RAL Tier1 Incident 20100212 Tape problems led to data loss
Two separate problems with tapes led to file (data) loss
Site: RAL-LCG2
Incident Date: 2010-02-12
Severity: Severe
Service: CASTOR Tape
Impacted: CMS
Incident Summary: Two separate problems were discovered on two tapes. While the issues were unconnected, both led to file (data) loss.
Type of Impact: Data Loss
Incident duration: N/A
Report date: 2010-02-15
Reported by: Gareth Smith, Tim Folkes
Related URLs None
Incident details:
As a result of routine tape monitoring during a 'repack' operation problems were found on two tapes that contained CMS data. The tapes were written at widely separated times and the root causes of the two faults are not connected.
First Tape. Tape written CS1472 found to be giving hard errors on reads and writes. 102 files lost.
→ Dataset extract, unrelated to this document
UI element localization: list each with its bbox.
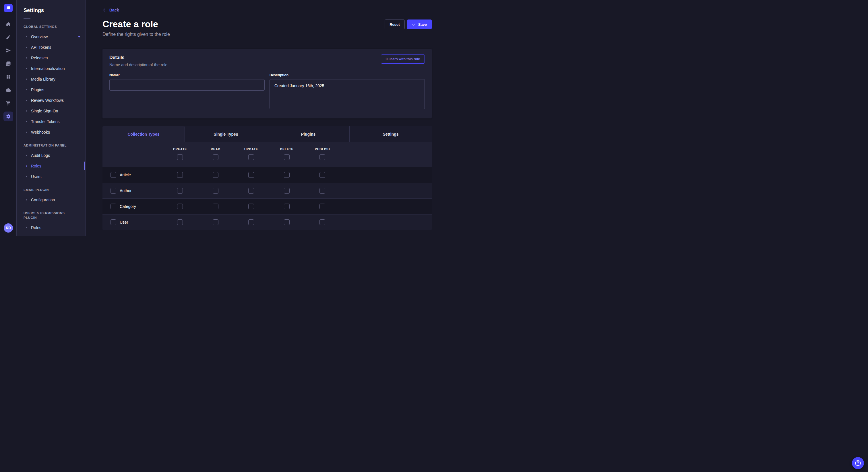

Tests showed that tape media is defective.
Second Tape. Tape written CS3410 found to have problems reading files. Investigation showed that although castor claims to have written 327 files all the way to the end of the tape, the double tape mark indicating the end of the data was after file position 222. Can not tell if data was written after this point or not. 105 files lost. The first 222 files on the tape are available.
Approximately 50 of the files were recovered from disk. However, as both tapes in Castor D0T1 service class it was not expected that many disk copies would be available locally at RAL.
Future mitigation:
Further efforts after the failure could be considered, such as sending tape CS1472 away for the professional data recovery people to have a look at. However, CS3410 was a software error rather than a media error and we don’t know if they have the ability to read past a double tape mark.
A review of proactive procedures, to assess if anything (such as 'scrubbing' or continually reading tapes - as done elsewhere) should be undertaken. This in turn requires monitoring of our tape failure rates to compare with industry averages.
Note: Added May 2013 when closing this incident: Tape scrubbing or 'verification' (as referred to in Castor) has been enabled and is now in regular use to validate tapes.
Related issues:
None
Timeline
| Date | Time | Comment | |
|---|---|---|---|
| CS1472 tape written | 2010/1/7 | CMS data migrated to tape no: | |
| CS3410 tape written | 2009/10/17 | CMS data migrated to tape no: | |
| Problem first discovered on tape CS1472 | 2010-02-11 | During repack | |
| Problem first discovered on tape CS3410 | 2010-02-10 (or thereabouts) | During user read | |
| CMS notified of issue | approx: 2010-02-11 | ||
| CMS provided with list of files lost. | 2010-02-12 |